───── Listed records

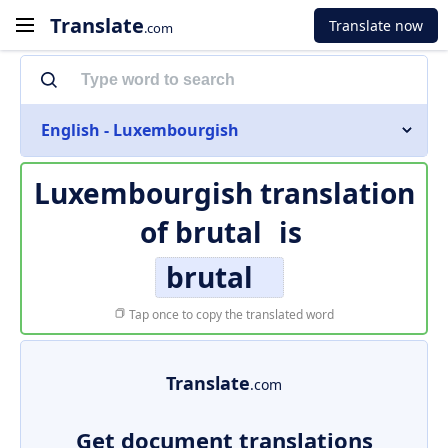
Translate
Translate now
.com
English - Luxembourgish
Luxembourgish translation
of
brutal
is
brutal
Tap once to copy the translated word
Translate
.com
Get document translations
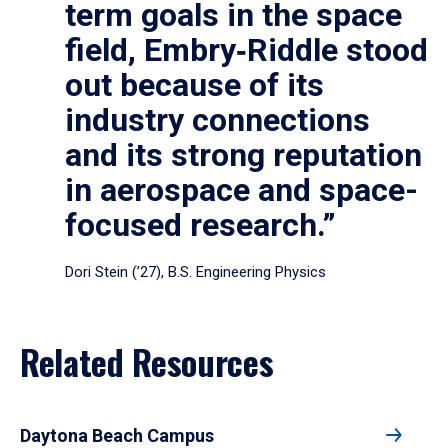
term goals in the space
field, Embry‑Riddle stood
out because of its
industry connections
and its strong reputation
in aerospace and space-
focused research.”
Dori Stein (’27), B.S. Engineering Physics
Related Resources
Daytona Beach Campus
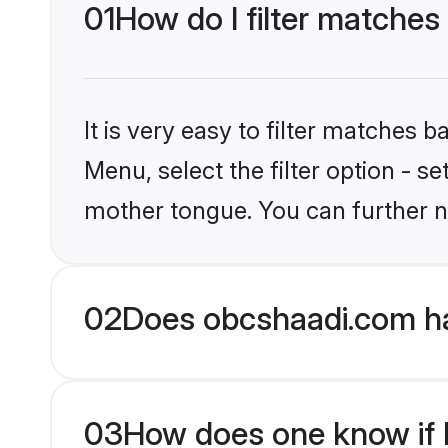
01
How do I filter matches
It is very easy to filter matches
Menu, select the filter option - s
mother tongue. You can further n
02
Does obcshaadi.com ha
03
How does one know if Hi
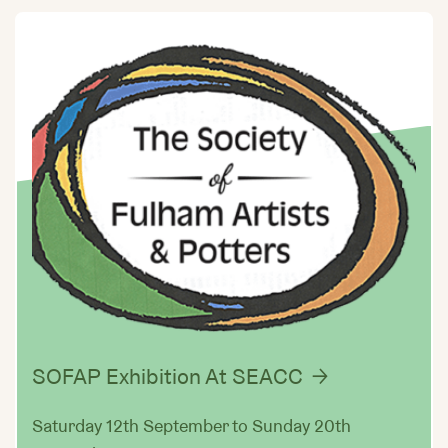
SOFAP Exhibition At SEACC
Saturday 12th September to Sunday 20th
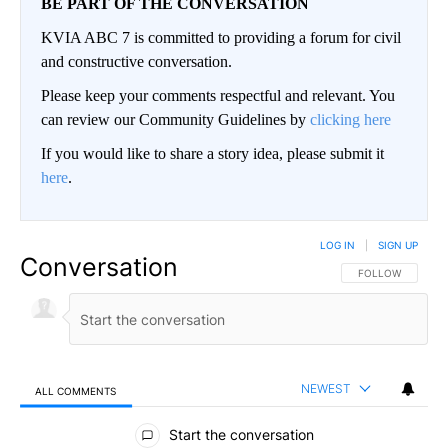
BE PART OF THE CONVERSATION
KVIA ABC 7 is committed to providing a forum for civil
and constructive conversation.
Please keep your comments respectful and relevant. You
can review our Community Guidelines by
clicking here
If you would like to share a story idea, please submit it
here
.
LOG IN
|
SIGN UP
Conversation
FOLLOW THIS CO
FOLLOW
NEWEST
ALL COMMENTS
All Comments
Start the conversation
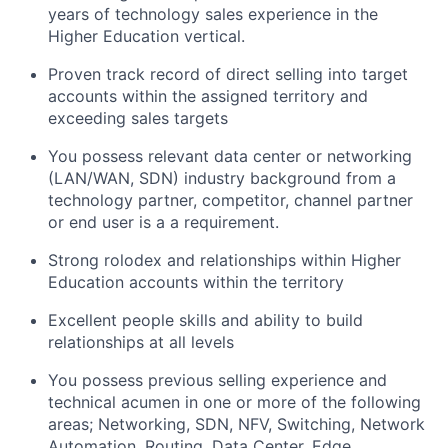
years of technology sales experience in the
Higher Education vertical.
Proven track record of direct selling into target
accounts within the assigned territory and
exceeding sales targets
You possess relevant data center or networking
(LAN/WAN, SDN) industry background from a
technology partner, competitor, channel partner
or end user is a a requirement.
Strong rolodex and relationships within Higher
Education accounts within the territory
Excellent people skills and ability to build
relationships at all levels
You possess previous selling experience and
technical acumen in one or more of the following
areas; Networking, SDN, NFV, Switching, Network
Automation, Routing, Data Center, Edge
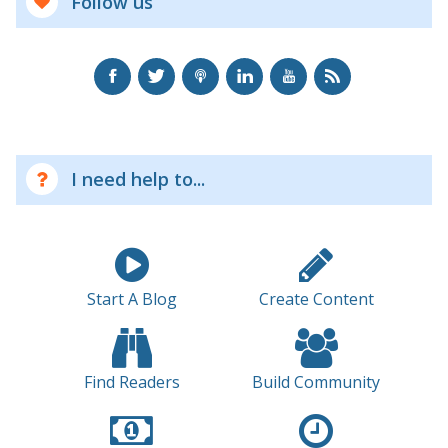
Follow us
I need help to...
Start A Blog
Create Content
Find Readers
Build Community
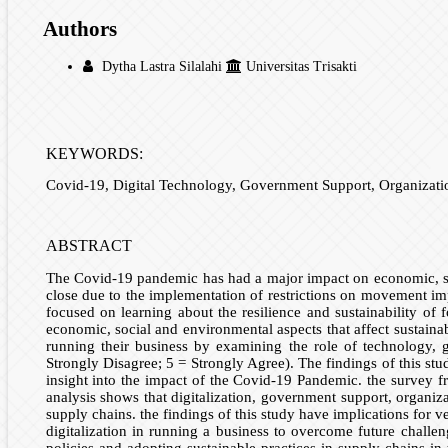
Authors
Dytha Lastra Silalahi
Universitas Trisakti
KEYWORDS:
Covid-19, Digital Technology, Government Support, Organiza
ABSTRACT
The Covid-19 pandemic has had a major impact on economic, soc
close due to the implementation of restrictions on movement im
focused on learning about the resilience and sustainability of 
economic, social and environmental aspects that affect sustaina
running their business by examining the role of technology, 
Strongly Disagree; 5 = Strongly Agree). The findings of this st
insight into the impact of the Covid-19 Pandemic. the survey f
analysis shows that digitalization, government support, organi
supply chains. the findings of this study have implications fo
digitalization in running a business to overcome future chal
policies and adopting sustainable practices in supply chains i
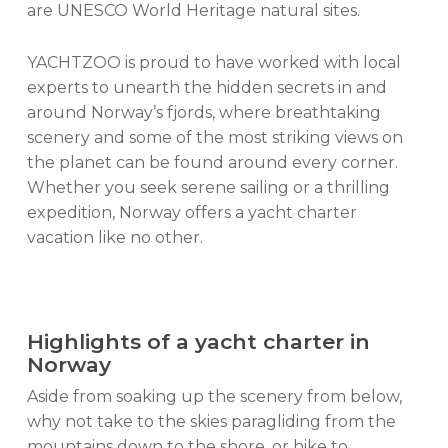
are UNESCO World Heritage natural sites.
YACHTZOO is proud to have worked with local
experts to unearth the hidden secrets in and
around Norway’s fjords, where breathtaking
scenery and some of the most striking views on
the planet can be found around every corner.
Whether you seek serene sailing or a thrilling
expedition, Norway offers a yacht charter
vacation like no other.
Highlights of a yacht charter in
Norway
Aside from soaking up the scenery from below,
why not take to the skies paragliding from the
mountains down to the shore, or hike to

──────────
───── Listed records

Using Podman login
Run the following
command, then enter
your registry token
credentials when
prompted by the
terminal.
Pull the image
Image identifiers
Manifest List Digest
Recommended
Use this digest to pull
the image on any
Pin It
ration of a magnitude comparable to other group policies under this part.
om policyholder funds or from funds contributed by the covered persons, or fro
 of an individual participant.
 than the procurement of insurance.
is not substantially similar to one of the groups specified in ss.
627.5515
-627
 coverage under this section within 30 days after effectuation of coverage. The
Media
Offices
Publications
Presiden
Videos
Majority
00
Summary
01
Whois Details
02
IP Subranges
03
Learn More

──────────

_Goal of the exercise_. How many of the lines in the records include the string "into"? Reply with the number alone.

_Answer space_. 2